Homebuyers from the poorer regions focus on the zone between the Moscow Ring Road and MMK that lies approximately 30 km from the city centre and where up to 70% of all new housing was built in 2015-2017. (The zone lying 10 km. from the centre saw half as much new housing construction.) From this distance, the commute to jobs in central Moscow takes about 70-80 minutes.

In the nearby Moscow region, where a huge pool of low-cost housing is concentrated, the proportion of buyers from other regions is growing, reaching an average of 24%. That figure is as high as 35%-45% for the buyers of inexpensive housing located 25 km. or more from the city centre.

The nearby suburban zone of the capital is the main 'territory of entry' for migrants, and housing construction in the Moscow suburbs is the most important mechanism for limiting prices on housing in the region and maintaining economic incentives for large-scale migration to the capital region.

How to Manage an Anthill

'There are many studies on how the city or agglomeration develops, on the relationship between migration and economic incentives,' said Nikolay Kurichev, Dean and Associate Professor of the HSE University Faculty of Geography and Geoinformation Technologies and Senior Researcher at the IGRAN. 'However, there are practically no articles examining how people coming from different regions are distributed within the city.'

The researcher said that U.S. studies reveal that strict construction regulation influences how urban agglomerations develop in terms of the dynamics of employment, nominal wages, housing prices, supply volume, migration flow and population. There are also Chinese studies showing the correlation between the affordability of housing and migration from rural areas to the cities. Lithuanian studies have shown that limiting housing construction tends to constrain long-term growth of the population in an agglomeration by forcing housing prices upward. Kurichev notes, however, that in existing studies the spatial structure of the city and its interaction with domestic migrations are considered in isolation.

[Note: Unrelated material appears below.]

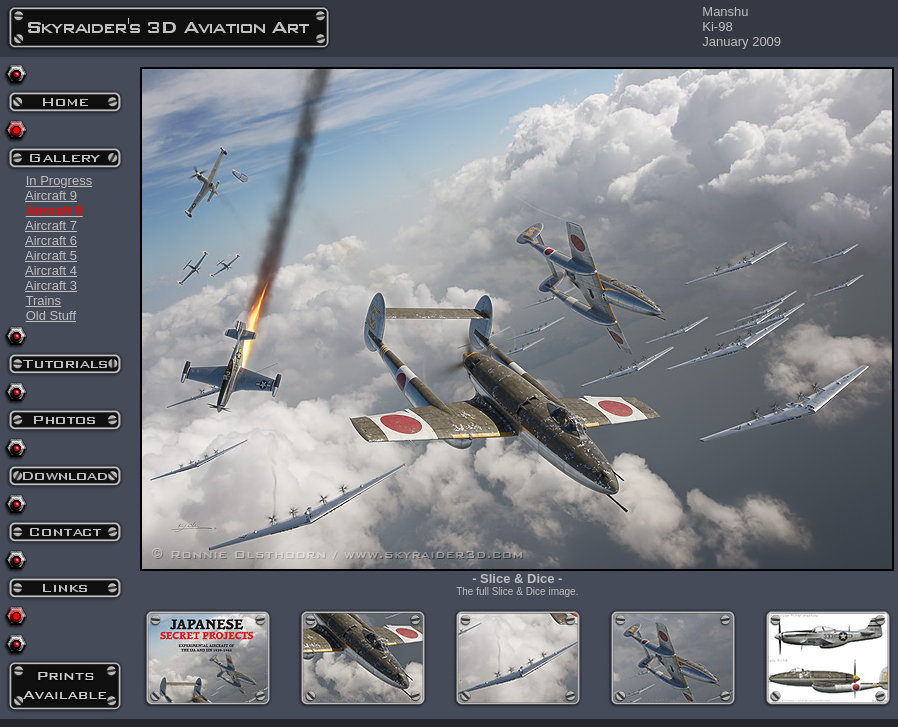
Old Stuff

The geographer says that the results of the new work are important for the spatial development strategy of not only the Moscow region but of the whole country. Regulation of construction of the 30-km zone beyond the Moscow Ring Road -- a tiny sliver compared to the area of the entire country -- is the key to managing migration to Moscow and the Moscow region and, by extension, the national issue of relocation. The Moscow metropolitan area is now undergoing extensive development, diminishing the quality of life for everyone and destroying the ecological underpinnings of the region.

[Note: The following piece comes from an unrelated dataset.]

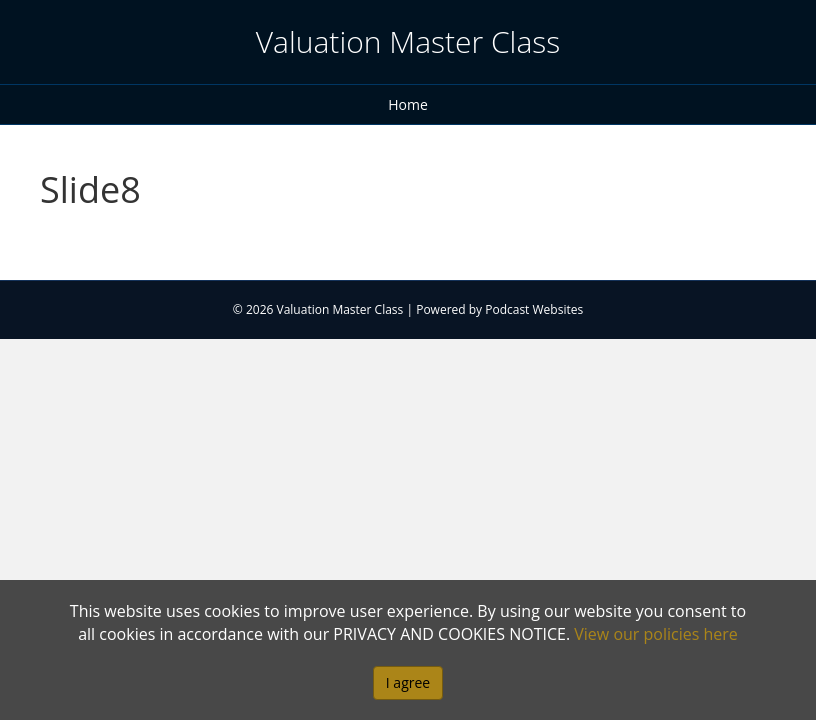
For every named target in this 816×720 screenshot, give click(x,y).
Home (408, 104)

The current urban development policy and the reality of the market for land in the Moscow region are actually stimulating this process. By investing in the construction of roads and metro lines, by funding housing construction -- including through renovation -- Moscow promotes a further influx of migrants and an outflow of skilled personnel from other Russian cities, diminishing their human capital. It thus becomes a vicious circle: by 'luring' people from the regions, the capital becomes even more attractive for the next wave of migrants.